╭─ INPUT DATA

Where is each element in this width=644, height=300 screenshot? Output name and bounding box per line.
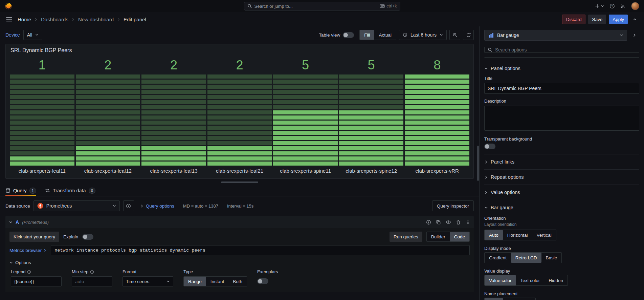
gauge-cell-stack xyxy=(339,74,404,166)
radio-option-actual[interactable]: Actual xyxy=(374,30,396,40)
refresh-button[interactable] xyxy=(463,30,474,40)
gauge-cell xyxy=(405,95,469,99)
gauge-cell xyxy=(405,162,469,166)
options-search[interactable] xyxy=(484,47,639,53)
gauge-column: 1clab-srexperts-leaf11 xyxy=(10,56,74,175)
user-avatar[interactable] xyxy=(631,2,639,10)
gauge-cell xyxy=(207,74,272,79)
transparent-background-toggle[interactable] xyxy=(484,144,495,149)
option-description: Layout orientation xyxy=(484,222,639,227)
zoom-out-button[interactable] xyxy=(449,30,460,40)
duplicate-query-icon[interactable] xyxy=(436,220,441,225)
radio-option-horizontal[interactable]: Horizontal xyxy=(503,230,532,240)
gauge-cell xyxy=(10,74,74,79)
kick-start-button[interactable]: Kick start your query xyxy=(9,232,59,242)
search-input[interactable]: Search or jump to... ctrl+k xyxy=(244,2,400,10)
panel-title-input[interactable] xyxy=(484,83,639,94)
datasource-help-button[interactable] xyxy=(123,200,134,211)
new-button[interactable] xyxy=(595,4,604,8)
radio-option-retro-lcd[interactable]: Retro LCD xyxy=(511,253,541,263)
gauge-cell xyxy=(273,100,338,104)
radio-option-instant[interactable]: Instant xyxy=(206,277,229,286)
query-options-toggle[interactable]: Query options xyxy=(140,203,174,209)
section-bar-gauge-header[interactable]: Bar gauge xyxy=(484,205,639,210)
section-panel-options-header[interactable]: Panel options xyxy=(484,66,639,71)
breadcrumb-dashboards[interactable]: Dashboards xyxy=(41,17,68,22)
time-range-picker[interactable]: Last 6 hours xyxy=(399,30,447,40)
hide-query-icon[interactable] xyxy=(446,219,451,225)
format-label: Format xyxy=(123,269,136,274)
gauge-cell xyxy=(207,95,272,99)
radio-option-text-color[interactable]: Text color xyxy=(516,275,545,285)
variable-label[interactable]: Device xyxy=(5,32,20,38)
explain-toggle[interactable] xyxy=(82,234,93,240)
promql-expression-input[interactable] xyxy=(51,245,470,255)
resize-handle[interactable] xyxy=(221,181,258,183)
gauge-cell-stack xyxy=(405,74,469,166)
query-options-section[interactable]: Options xyxy=(9,260,470,265)
query-inspector-button[interactable]: Query inspector xyxy=(432,200,474,211)
visualization-picker[interactable]: Bar gauge xyxy=(484,30,627,41)
options-search-input[interactable] xyxy=(495,47,636,52)
radio-option-gradient[interactable]: Gradient xyxy=(485,253,511,263)
radio-option-range[interactable]: Range xyxy=(184,277,206,286)
radio-option-hidden[interactable]: Hidden xyxy=(544,275,568,285)
save-button[interactable]: Save xyxy=(588,15,606,24)
radio-option-vertical[interactable]: Vertical xyxy=(532,230,556,240)
discard-button[interactable]: Discard xyxy=(562,15,586,24)
gauge-category-label: clab-srexperts-leaf11 xyxy=(10,166,74,175)
options-filter-tabs: All Overrides xyxy=(484,57,639,58)
chevron-right-icon xyxy=(34,18,38,21)
radio-option-basic[interactable]: Basic xyxy=(541,253,561,263)
gauge-cell xyxy=(405,85,469,89)
radio-option-auto[interactable]: Auto xyxy=(485,298,503,300)
datasource-picker[interactable]: Prometheus xyxy=(34,200,120,211)
news-button[interactable] xyxy=(620,3,626,9)
legend-input[interactable] xyxy=(11,276,62,286)
query-row-header[interactable]: A (Prometheus) xyxy=(5,216,474,228)
radio-option-both[interactable]: Both xyxy=(228,277,247,286)
options-sidebar: Bar gauge All Overrides Panel options xyxy=(479,26,644,300)
format-select[interactable]: Time series xyxy=(123,276,173,286)
radio-option-auto[interactable]: Auto xyxy=(485,230,503,240)
min-step-input[interactable] xyxy=(72,276,112,286)
exemplars-toggle[interactable] xyxy=(257,278,268,284)
apply-button[interactable]: Apply xyxy=(609,15,628,24)
legend-field: Legend xyxy=(11,269,62,286)
gauge-cell xyxy=(76,141,140,145)
run-queries-button[interactable]: Run queries xyxy=(390,232,422,242)
radio-option-builder[interactable]: Builder xyxy=(427,232,450,241)
breadcrumb-new-dashboard[interactable]: New dashboard xyxy=(78,17,114,22)
help-button[interactable]: ? xyxy=(609,3,615,9)
scrollbar-thumb[interactable] xyxy=(477,146,479,181)
collapse-up-icon[interactable] xyxy=(630,15,639,24)
table-view-toggle[interactable] xyxy=(343,32,354,38)
breadcrumb-home[interactable]: Home xyxy=(18,17,31,22)
gauge-cell xyxy=(405,80,469,84)
section-panel-links-header[interactable]: Panel links xyxy=(484,159,639,165)
radio-option-fill[interactable]: Fill xyxy=(360,30,374,40)
metrics-browser-button[interactable]: Metrics browser xyxy=(9,248,51,253)
drag-query-icon[interactable] xyxy=(466,220,470,225)
section-value-options-header[interactable]: Value options xyxy=(484,190,639,195)
delete-query-icon[interactable] xyxy=(456,220,461,225)
radio-option-top[interactable]: Top xyxy=(503,298,519,300)
tab-transform-data[interactable]: Transform data 0 xyxy=(45,185,95,196)
section-repeat-options-header[interactable]: Repeat options xyxy=(484,174,639,180)
menu-icon[interactable] xyxy=(5,15,14,24)
collapse-sidebar-icon[interactable] xyxy=(630,30,639,41)
gauge-cell xyxy=(10,105,74,109)
tab-query[interactable]: Query 1 xyxy=(5,185,36,196)
gauge-cell xyxy=(76,90,140,94)
variable-dropdown[interactable]: All xyxy=(23,30,43,40)
section-label: Panel options xyxy=(491,66,520,71)
section-repeat-options: Repeat options xyxy=(484,170,639,185)
panel-description-input[interactable] xyxy=(484,106,639,131)
format-value: Time series xyxy=(126,279,149,284)
radio-option-left[interactable]: Left xyxy=(519,298,536,300)
grafana-logo[interactable] xyxy=(5,2,12,10)
radio-option-value-color[interactable]: Value color xyxy=(485,275,516,285)
radio-option-code[interactable]: Code xyxy=(450,232,469,241)
gauge-cell xyxy=(339,162,404,166)
query-help-icon[interactable] xyxy=(426,220,431,225)
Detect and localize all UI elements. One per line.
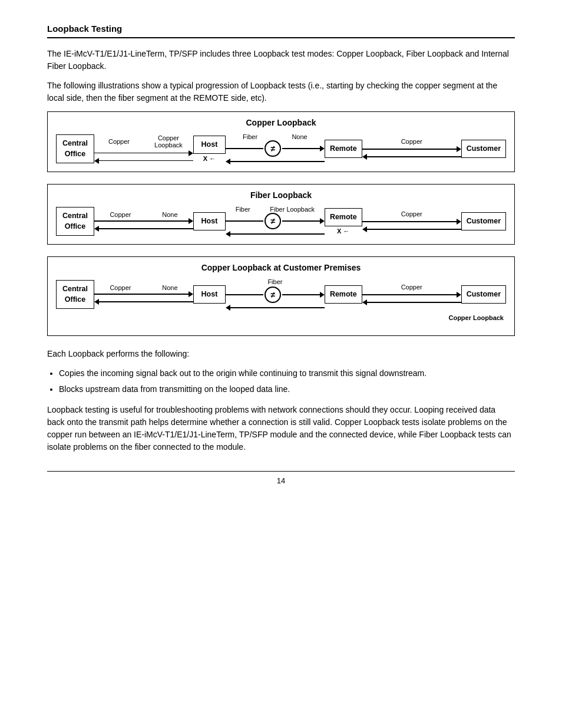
fiber-icon-1: ≠	[265, 140, 281, 157]
intro-paragraph-1: The IE-iMcV-T1/E1/J1-LineTerm, TP/SFP in…	[47, 48, 515, 73]
central-office-box-2: CentralOffice	[56, 207, 94, 236]
closing-paragraph: Loopback testing is useful for troublesh…	[47, 404, 515, 453]
remote-box-2: Remote X ←	[325, 208, 362, 235]
section-title: Loopback Testing	[47, 24, 515, 34]
customer-box-2: Customer	[461, 212, 506, 231]
bullet-item-1: Copies the incoming signal back out to t…	[59, 367, 515, 380]
seg1-copper-none-3: Copper None	[94, 284, 193, 305]
seg3-copper-1: Copper	[362, 138, 461, 160]
seg3-copper-2: Copper	[362, 210, 461, 232]
fiber-icon-3: ≠	[265, 286, 281, 303]
seg2-fiber-3: Fiber ≠	[226, 278, 325, 311]
host-box-1: Host X ←	[193, 136, 226, 163]
diagram-3-title: Copper Loopback at Customer Premises	[56, 263, 506, 272]
seg2-fiber-none: Fiber None ≠	[226, 133, 325, 164]
diagram-1-title: Copper Loopback	[56, 118, 506, 127]
seg3-copper-3: Copper	[362, 284, 461, 305]
central-office-box-3: CentralOffice	[56, 280, 94, 309]
customer-box-1: Customer	[461, 140, 506, 159]
bullet-list: Copies the incoming signal back out to t…	[59, 367, 515, 396]
diagram-customer-premises: Copper Loopback at Customer Premises Cen…	[47, 256, 515, 336]
title-divider	[47, 37, 515, 38]
seg1-copper-loopback: Copper Copper Loopback	[94, 134, 193, 164]
seg1-copper-none: Copper None	[94, 211, 193, 232]
host-box-2: Host	[193, 212, 226, 231]
remote-box-3: Remote	[325, 285, 362, 304]
page-number: 14	[277, 476, 285, 485]
bullet-item-2: Blocks upstream data from transmitting o…	[59, 383, 515, 396]
diagram-fiber-loopback: Fiber Loopback CentralOffice Copper None…	[47, 184, 515, 245]
seg2-fiber-loopback: Fiber Fiber Loopback ≠	[226, 206, 325, 237]
diagram-2-title: Fiber Loopback	[56, 190, 506, 200]
customer-box-3: Customer	[461, 285, 506, 304]
page-footer: 14	[47, 471, 515, 485]
fiber-icon-2: ≠	[265, 213, 281, 229]
intro-paragraph-2: The following illustrations show a typic…	[47, 80, 515, 104]
diagram-copper-loopback: Copper Loopback CentralOffice Copper Cop…	[47, 111, 515, 172]
copper-loopback-bottom-label: Copper Loopback	[56, 314, 506, 321]
central-office-box-1: CentralOffice	[56, 134, 94, 163]
remote-box-1: Remote	[325, 140, 362, 159]
host-box-3: Host	[193, 285, 226, 304]
summary-intro: Each Loopback performs the following:	[47, 348, 515, 360]
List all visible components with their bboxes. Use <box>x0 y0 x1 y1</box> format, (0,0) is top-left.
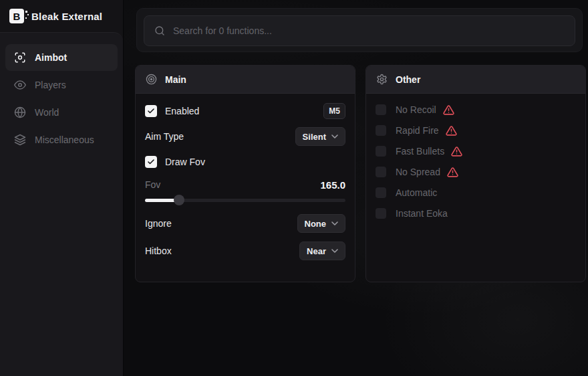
warning-triangle-icon <box>451 146 462 157</box>
ignore-value: None <box>305 219 327 229</box>
aim-type-value: Silent <box>303 132 326 142</box>
app-window: B Bleak External Aimbot Players <box>0 0 588 376</box>
main-panel-body: Enabled M5 Aim Type Silent <box>136 94 355 268</box>
chevron-down-icon <box>331 134 338 138</box>
aim-type-row: Aim Type Silent <box>145 127 345 146</box>
hitbox-label: Hitbox <box>145 246 172 256</box>
automatic-label: Automatic <box>396 187 437 198</box>
rapid-fire-label: Rapid Fire <box>396 125 439 136</box>
no-recoil-row[interactable]: No Recoil <box>376 103 576 116</box>
sidebar-item-label: Players <box>35 80 66 90</box>
draw-fov-row: Draw Fov <box>145 154 345 170</box>
rapid-fire-row[interactable]: Rapid Fire <box>376 124 576 137</box>
crosshair-scan-icon <box>14 52 26 64</box>
app-logo: B <box>9 9 24 23</box>
hitbox-dropdown[interactable]: Near <box>299 242 345 260</box>
enabled-label: Enabled <box>165 106 199 116</box>
fast-bullets-label: Fast Bullets <box>396 146 444 157</box>
other-panel: Other No Recoil Rapid Fire Fast Bullets … <box>365 65 586 282</box>
search-input[interactable] <box>173 25 565 36</box>
fast-bullets-row[interactable]: Fast Bullets <box>376 145 576 158</box>
fov-slider-thumb[interactable] <box>174 195 184 205</box>
eye-icon <box>14 79 26 91</box>
aim-type-dropdown[interactable]: Silent <box>295 127 345 146</box>
keybind-button[interactable]: M5 <box>323 103 345 119</box>
logo-letter: B <box>13 11 21 22</box>
search-input-container[interactable] <box>144 15 575 46</box>
sidebar-item-world[interactable]: World <box>5 99 118 126</box>
enabled-row: Enabled M5 <box>145 103 345 119</box>
sidebar-item-players[interactable]: Players <box>5 72 118 98</box>
sidebar-item-label: Miscellaneous <box>35 134 94 145</box>
draw-fov-checkbox[interactable] <box>145 156 157 168</box>
hitbox-value: Near <box>307 246 326 256</box>
fov-value: 165.0 <box>320 179 345 191</box>
chevron-down-icon <box>331 249 338 253</box>
sidebar-nav: Aimbot Players World Miscellaneous <box>0 32 123 376</box>
target-icon <box>146 74 157 85</box>
fov-label: Fov <box>145 179 160 190</box>
other-panel-header: Other <box>366 66 585 94</box>
instant-eoka-row[interactable]: Instant Eoka <box>376 207 576 220</box>
fov-label-row: Fov 165.0 <box>145 179 345 191</box>
ignore-dropdown[interactable]: None <box>297 214 346 233</box>
main-panel: Main Enabled M5 Aim Type Silent <box>135 65 355 282</box>
no-spread-checkbox[interactable] <box>376 167 386 177</box>
no-spread-row[interactable]: No Spread <box>376 165 576 179</box>
gear-icon <box>376 74 388 85</box>
sidebar-item-aimbot[interactable]: Aimbot <box>5 44 118 71</box>
sidebar-item-miscellaneous[interactable]: Miscellaneous <box>5 126 118 153</box>
sidebar: B Bleak External Aimbot Players <box>0 0 124 376</box>
sidebar-item-label: Aimbot <box>35 52 67 63</box>
globe-icon <box>14 106 26 118</box>
draw-fov-label: Draw Fov <box>165 157 205 167</box>
app-title: Bleak External <box>31 11 102 22</box>
instant-eoka-checkbox[interactable] <box>376 208 386 219</box>
warning-triangle-icon <box>443 104 454 116</box>
no-spread-label: No Spread <box>396 167 440 177</box>
instant-eoka-label: Instant Eoka <box>396 208 448 219</box>
automatic-checkbox[interactable] <box>376 187 386 198</box>
warning-triangle-icon <box>446 125 457 136</box>
other-panel-body: No Recoil Rapid Fire Fast Bullets No Spr… <box>366 94 585 228</box>
enabled-checkbox[interactable] <box>145 105 157 117</box>
main-panel-title: Main <box>165 74 186 85</box>
automatic-row[interactable]: Automatic <box>376 186 576 199</box>
search-icon <box>154 25 165 36</box>
no-recoil-label: No Recoil <box>396 104 436 115</box>
no-recoil-checkbox[interactable] <box>376 104 386 115</box>
aim-type-label: Aim Type <box>145 131 184 142</box>
check-icon <box>147 158 155 166</box>
search-card <box>136 8 583 52</box>
sidebar-header: B Bleak External <box>0 0 123 32</box>
fov-slider[interactable] <box>145 195 345 205</box>
other-panel-title: Other <box>396 74 420 85</box>
rapid-fire-checkbox[interactable] <box>376 125 386 136</box>
ignore-label: Ignore <box>145 218 172 229</box>
warning-triangle-icon <box>447 167 458 178</box>
layers-icon <box>14 134 26 146</box>
fast-bullets-checkbox[interactable] <box>376 146 386 157</box>
sidebar-item-label: World <box>35 107 59 118</box>
main-panel-header: Main <box>136 66 355 94</box>
ignore-row: Ignore None <box>145 214 345 233</box>
check-icon <box>147 107 155 115</box>
hitbox-row: Hitbox Near <box>145 242 345 260</box>
chevron-down-icon <box>331 221 338 225</box>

╰─

# REQUIRED ACTION
The lines sought are those in the data above that include the string "toggle"; copy each one.

# RESULT
transparent-background-toggle[interactable] xyxy=(484,144,495,149)
query-options-toggle[interactable]: Query options xyxy=(140,203,174,209)
explain-toggle[interactable] xyxy=(82,234,93,240)
exemplars-toggle[interactable] xyxy=(257,278,268,284)
table-view-toggle[interactable] xyxy=(343,32,354,38)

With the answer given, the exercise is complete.